While some of the trappings of conspicuous consumption cited in the song were associated with rappers, it also name-checked others associated with other wealthy, high-living stereotypes. "Jet planes, islands, tigers on a gold leash? I'm thinking Richard Branson and maybe Russian oligarchs there," wrote Brendish. "Blood stains and ball gowns? Celeb socialites... Trashin' the hotel room? Rock stars."
Vice.com writer Dave Schilling said Bayetti Flores' reading of the song "couldn't be more simplistic" and asked: "Why should anyone be surprised that the proliferation of pop songs about conspicuous consumption would get tiresome eventually?"
A commenter on feministing.com, Amelia Harris, called the post "a dreadfully done piece of deconstruction." "I hope you have a better understanding of your own bias and lack of understanding of the world beyond your own, and an interest in the impact of imported American culture on the rest of the world."
Others noted with disappointment that a vocal young feminist role model was being attacked on a feminist blog.
Bayetti Flores said on her Twitter page that she stood by her post, scoffing "at the quality of critiques" she was receiving in response.

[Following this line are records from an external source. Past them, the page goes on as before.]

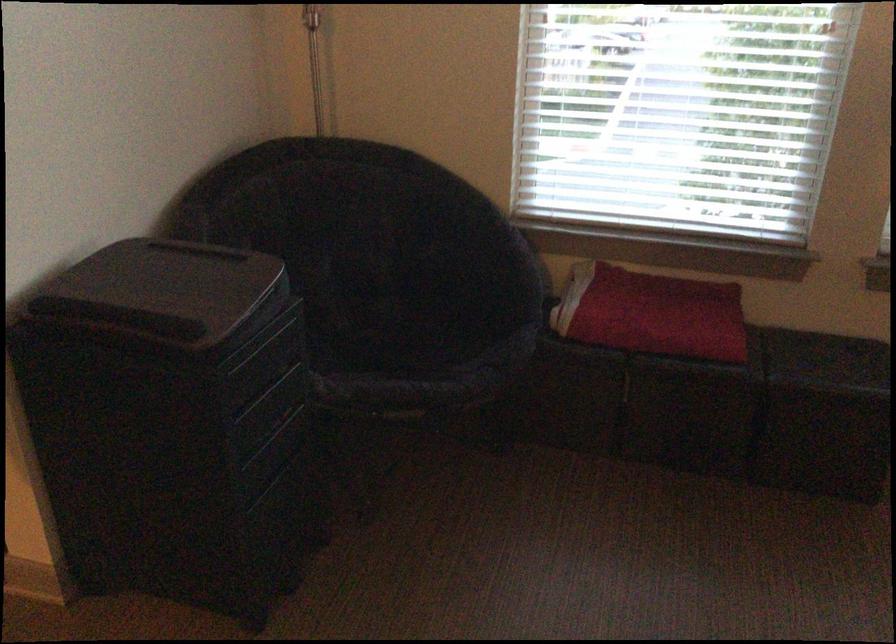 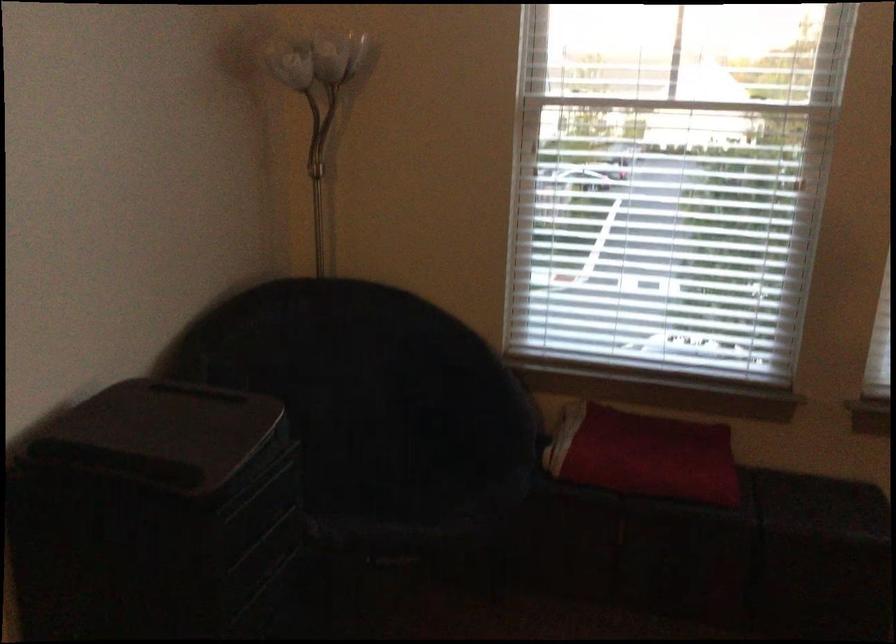 Question: Based on the continuous images, in which direction is the camera rotating? Reply with the corresponding letter.

Choices:
 (A) Left
 (B) Right
 (C) Up
 (D) Down

Answer: (C) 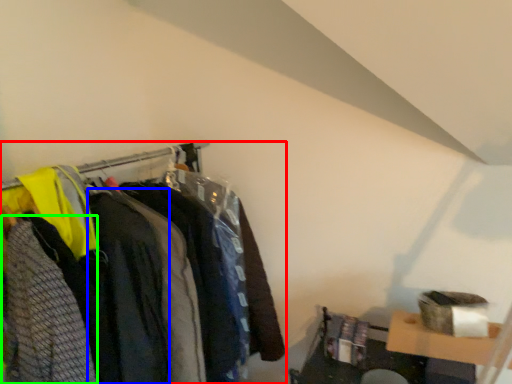 Question: Considering the real-world distances, which object is farthest from closet (highlighted by a red box)? clothing (highlighted by a blue box) or clothing (highlighted by a green box)?

Choices:
 (A) clothing
 (B) clothing

Answer: (B) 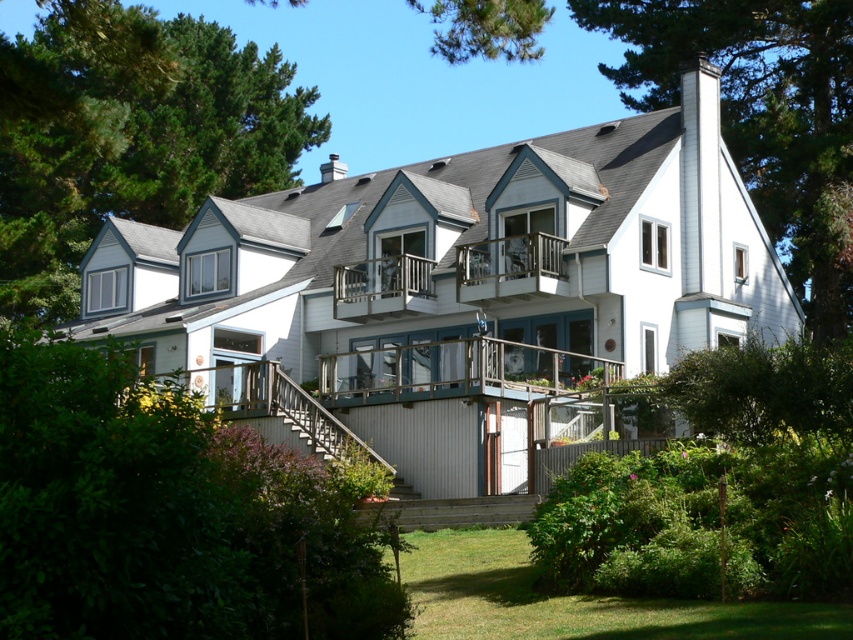 Question: Which object is closer to the camera taking this photo?

Choices:
 (A) green grass at lower center
 (B) green leafy tree at upper left

Answer: (A)

Question: Which is farther from the green leafy tree at upper right?

Choices:
 (A) green leafy bush at lower left
 (B) green leafy tree at upper left
 (C) clear glass balcony at center

Answer: (A)

Question: Can you confirm if green leafy bush at lower left is thinner than green leafy tree at upper left?

Choices:
 (A) yes
 (B) no

Answer: (A)

Question: Can you confirm if green leafy tree at upper right is positioned below green grass at lower center?

Choices:
 (A) yes
 (B) no

Answer: (B)

Question: Which point appears closest to the camera in this image?

Choices:
 (A) (805, 205)
 (B) (263, 61)
 (C) (490, 374)
 (D) (485, 538)

Answer: (D)

Question: Does green leafy tree at upper right come behind green grass at lower center?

Amid the deluge of dissenting opinions, she also received some supportive tweets.
"Don't expect a Kiwi teen to know American race history, but then maybe she should step back from hip hop culture," she tweeted.
In comments written in an e-mail to CNN, Bayetti Flores added that her blog has mostly a U.S.-based audience, and "my critique focuses on how the song lands in the context of the United States.
"Clearly it has reached a much wider audience now," she added.
She took exception to how the song directs "a critique of excessive consumption to a genre both created and currently dominated by Black Americans, particularly when the vast majority of excess consumption is done by white people - not to mention the fact that Black people bear the brunt of the ill effects of wealth inequality, both in this country and globally," Bayetti Flores said.
Most of her critique is directed at record companies, U.S. media and "longstanding racist narratives" about consumption, she said.
While the genre isn't above criticism, hip-hop "must be critiqued in a way that contextualizes it within a larger system of race and power," she added. "To do so without this context reinforces racist narratives which feed into a larger system of racism that consistently dehumanizes people of color, and serve to uphold and excuse much larger oppressive systems."
A spokesman for Universal Music New Zealand, Lorde's label, said the singer had no comment in response to the criticism.
In an interview with NPR, Lorde described how the song was inspired by the messages conveyed by the pop music she had grown up with.
"I was just sort of reeling off some of the things which are commonly mentioned in hip-hop and the Top 40," she said. "I've always loved hip-hop, but as a fan of hip-hop, I've always had to kind of suspend disbelief because, obviously, I don't have a Bentley. There's a distance between that and the life I have with my friends going to parties and getting public transport and doing the things that every other teenager does."